Our routines around RPM (Rapid Prompting Method) practice are quite established now. Terre, our therapist extraordinaire, comes on Saturday mornings and she and Rhema have their own way of working together.

When it’s time for a session with me, she gets up and heads down to the basement. She settles into her broken-down arm chair and hands me the remote. She knows I won’t turn on the TV, but handing the remote to me anyway is part of the process.

I read a story or do a math lesson. She scribbles on paper. I write words and numbers, hold up the stencil board and prompt her to stick her pencil through the letters. We “talk” about it all… how Moses persevered, how Leah found beauty and worth in God’s eyes, and how the yellow in Joseph’s coat must have been brilliant.

At the end she hands me the remote again and pulls me to sit in the broken-down chair with her. She wraps my arm around her and pulls the table in close as if to tuck us in. Silently we sit and watch the same old nursery rhymes. Together. It what we do.

Sometimes I think that through our RPM practice we’re finding a new pathway to each other through a complicated maze. A place where I get a glimpse of the more she has to share, and she discovers that she can indeed share it and be heard. Other times, try as we might there’s no making sense of that board of 26 letters. We’re looking at each other across a great divide. Pages and pages of written on/scribbled on paper like our own Morse code litter the table, the floor, the room.

Nauseating, deep discouragement and panic set in… will we ever make it? Will we find the way again?
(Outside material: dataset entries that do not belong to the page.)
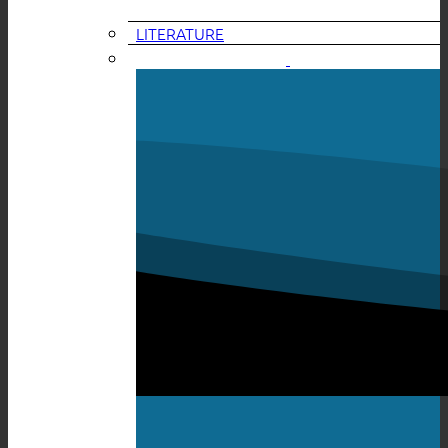
LITERATURE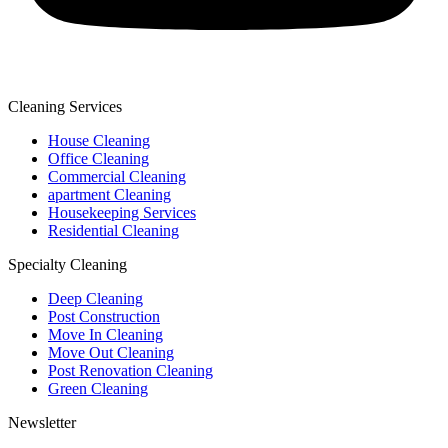
Cleaning Services
House Cleaning
Office Cleaning
Commercial Cleaning
apartment Cleaning
Housekeeping Services
Residential Cleaning
Specialty Cleaning
Deep Cleaning
Post Construction
Move In Cleaning
Move Out Cleaning
Post Renovation Cleaning
Green Cleaning
Newsletter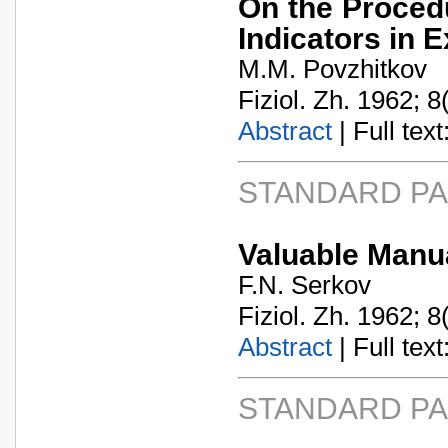
On the Proced
Indicators in 
M.M. Povzhitkov
Fiziol. Zh. 1962; 8
Abstract
| Full text:
STANDARD P
Valuable Manua
F.N. Serkov
Fiziol. Zh. 1962; 8
Abstract
| Full text:
STANDARD P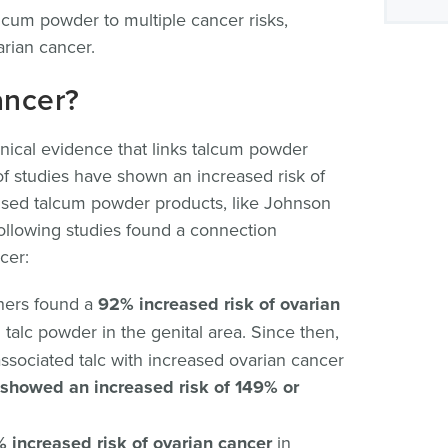
alcum powder to multiple cancer risks,
arian cancer.
ancer?
clinical evidence that links talcum powder
f studies have shown an increased risk of
sed talcum powder products, like Johnson
llowing studies found a connection
cer:
chers found a
92% increased risk of ovarian
lc powder in the genital area. Since then,
associated talc with increased ovarian cancer
s showed an increased risk of 149% or
 increased risk of ovarian cancer
in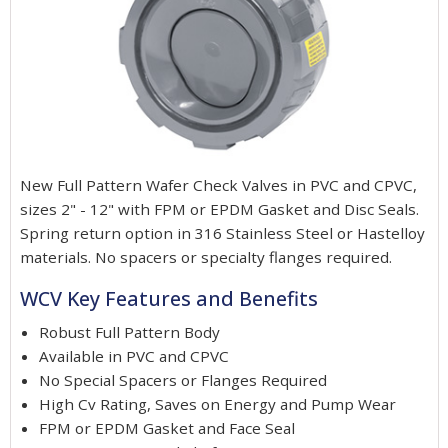
New Full Pattern Wafer Check Valves in PVC and CPVC,
sizes 2" - 12" with FPM or EPDM Gasket and Disc Seals.
Spring return option in 316 Stainless Steel or Hastelloy
materials. No spacers or specialty flanges required.
WCV Key Features and Benefits
Robust Full Pattern Body
Available in PVC and CPVC
No Special Spacers or Flanges Required
High Cv Rating, Saves on Energy and Pump Wear
FPM or EPDM Gasket and Face Seal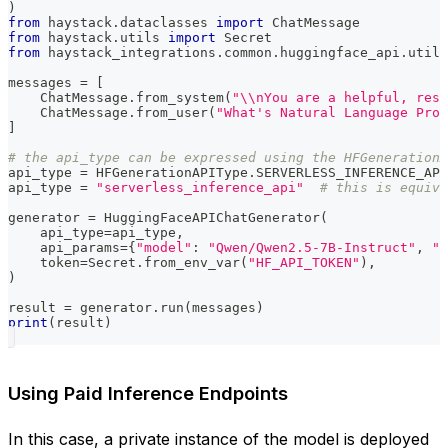
)
from
 haystack
.
dataclasses 
import
 ChatMessage
from
 haystack
.
utils 
import
 Secret
from
 haystack_integrations
.
common
.
huggingface_api
.
utils
messages 
=
[
    ChatMessage
.
from_system
(
"\\nYou are a helpful, resp
    ChatMessage
.
from_user
(
"What's Natural Language Proc
]
# the api_type can be expressed using the HFGenerationA
api_type 
=
 HFGenerationAPIType
.
SERVERLESS_INFERENCE_API
api_type 
=
"serverless_inference_api"
# this is equiva
generator 
=
 HuggingFaceAPIChatGenerator
(
    api_type
=
api_type
,
    api_params
=
{
"model"
:
"Qwen/Qwen2.5-7B-Instruct"
,
"p
    token
=
Secret
.
from_env_var
(
"HF_API_TOKEN"
)
,
)
result 
=
 generator
.
run
(
messages
)
print
(
result
)
Using Paid Inference Endpoints
In this case, a private instance of the model is deployed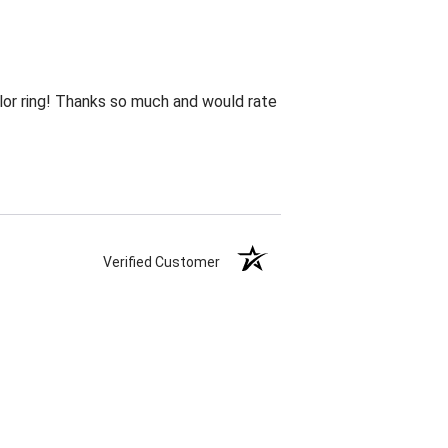
lor ring! Thanks so much and would rate
Verified Customer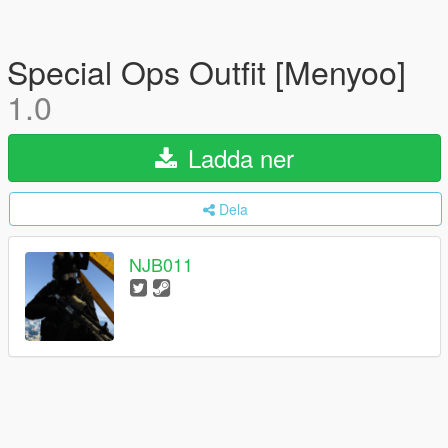
Special Ops Outfit [Menyoo]
1.0
Ladda ner
Dela
NJB011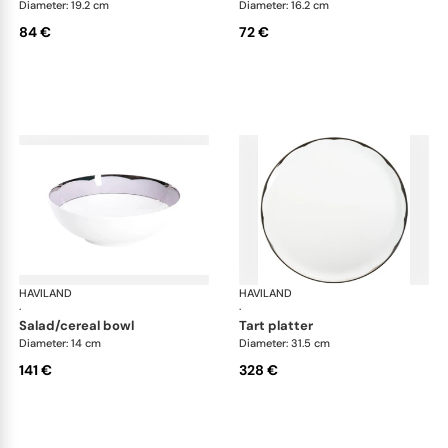
Diameter: 19.2 cm
Diameter: 16.2 cm
84 €
72 €
HAVILAND
Illusion Lavande
HAVILAND
Ill
·
·
salad/cereal bowl
tart platter
Diameter: 14 cm
Diameter: 31.5 cm
141 €
328 €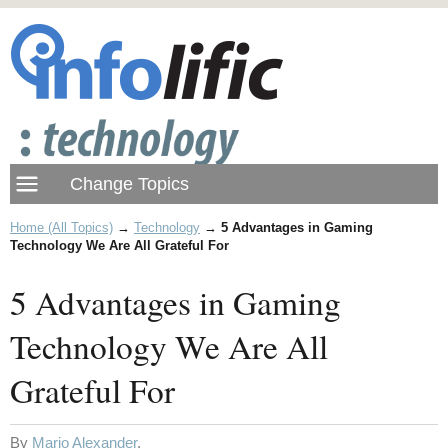
Home (All Topics)
→
Technology
→
5 Advantages in Gaming
Technology We Are All Grateful For
5 Advantages in Gaming
Technology We Are All
Grateful For
By
Mario Alexander
.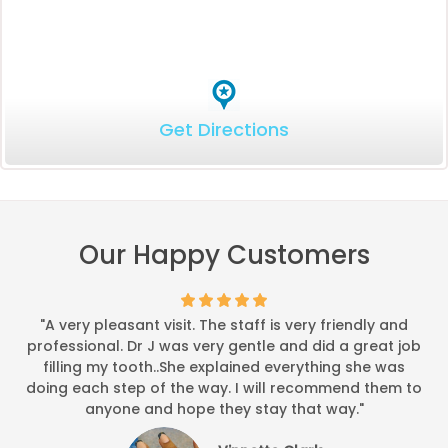
Get Directions
Our Happy Customers
"A very pleasant visit. The staff is very friendly and
professional. Dr J was very gentle and did a great job
filling my tooth..She explained everything she was
doing each step of the way. I will recommend them to
anyone and hope they stay that way."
I dare to pick up the book again – the Jesus Storybook Bible. Joseph, the dreamer, has been sold into slavery in Egypt. It seems all his big plans have been cruelly ruined. I read to her, to me, “But God had a magnificent dream for Joseph’s life and even when it looked like everything had gone wrong, God would use it all to help make the dream come true. God would use everything that was happening to Joseph to do something good.”

And so the story goes…

But God had a magnificent dream for Rhema’s life and even when it looked like everything had gone wrong, God would use it all to help make the dream come true. God would use everything that was happening to Rhema to do something good…

Take heart.

It’s doing something. Working something.

I don’t know what the “gone wrong” looks like in your space, but I know that nothing is wasted in His hands.

When Rhema was a baby I began quoting Romans 10:8-9 to her as I put her to bed. It’s another ritual – more for me than for her, I think. (And now, Hope too, requires I say the verse to her at bedtime as well). If I’m not there to put her to bed, I slip into her room after she’s asleep and whisper that verse. In the past I’ve written it on her bedroom door.

“Rhema, the Word is near you; it is in your mouth…” I touch her lips.

“…and in your heart…” I trace a heart on her chest.

And one day out of the blue, when she was five years old, she said words in her verse. ‘Mouth’ and ‘heart’ and ‘saved’. I hadn’t known she was listening or remembering or even caring. But the words had made their way into her heart and they’ve never left.

Our many feeble attempts, our messes of paper, pencils, stories, numbers and letters. Our never ending, seemingly meaningless routines. Our long days of trying and praying and hoping. I can’t always see it, but I have to believe. It’s doing something good.